Mallory gets a hold of all of the rows in the database. Perhaps she did it through a SQL injection attack, or maybe with a little social engineering.3 Everything is supposed to remain secure: Mallory only has the ciphertexts, but she doesn’t have the secret key.

Mallory wants to figure out what Alice’s record says. For simplicity’s sake, let’s say there’s only one ciphertext block. That means Alice’s ciphertext consists of an IV and one ciphertext block.

Mallory can still try to use the application as a normal user, meaning that the application will encrypt some data of Mallory’s choosing and write it to the database. Suppose that through a bug in the server, Mallory can predict the IV that will be used for her ciphertext. Perhaps the server always uses the same IV for the same person, or always uses an all-zero IV, or…

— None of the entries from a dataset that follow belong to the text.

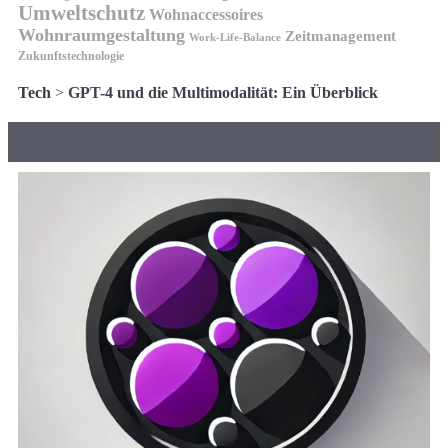
Umweltschutz
Wohnaccessoires
Wohnraumgestaltung
Zeitmanagement
Work-Life-Balance
Zukunftstechnologie
Tech
>
GPT-4 und die Multimodalität: Ein Überblick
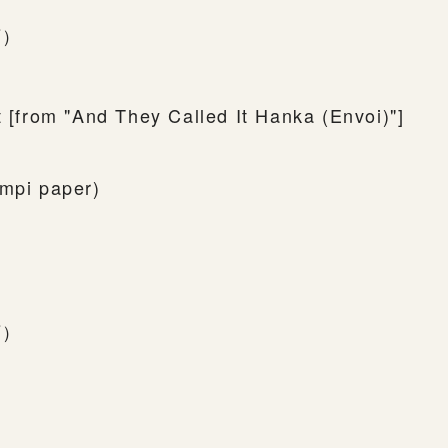
下）
t [from "And They Called It Hanka (Envoi)"]
ampi paper)
下）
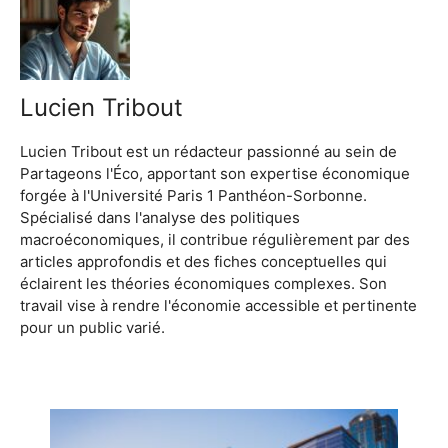
Lucien Tribout
Lucien Tribout est un rédacteur passionné au sein de
Partageons l'Éco, apportant son expertise économique
forgée à l'Université Paris 1 Panthéon-Sorbonne.
Spécialisé dans l'analyse des politiques
macroéconomiques, il contribue régulièrement par des
articles approfondis et des fiches conceptuelles qui
éclairent les théories économiques complexes. Son
travail vise à rendre l'économie accessible et pertinente
pour un public varié.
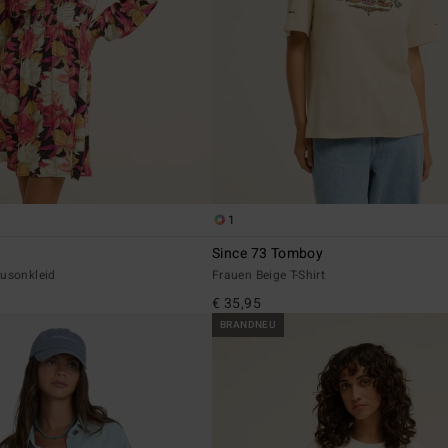
1
Since 73 Tomboy
ousonkleid
Frauen Beige T-Shirt
€ 35,95
BRANDNEU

Mallory can construct her plaintext using Alice’s IV \(IV_A\) (which Mallory can see) and her own predicted IV \(IV_M\). She makes a guess \(G\) as to what Alice’s data could be. She asks the server to encrypt:

\[P_M = IV_M ⊕ IV_A ⊕ G\]

The server dutifully encrypts that message using the predicted IV \(IV_M\). It computes:

\[\begin{aligned} \begin{aligned} C_M & = E(k, IV_M ⊕ P_M) \\ & = E(k, IV_M ⊕ (IV_M ⊕ IV_A ⊕ G)) \\ & = E(k, IV_A ⊕ G) \end{aligned} \end{aligned}\]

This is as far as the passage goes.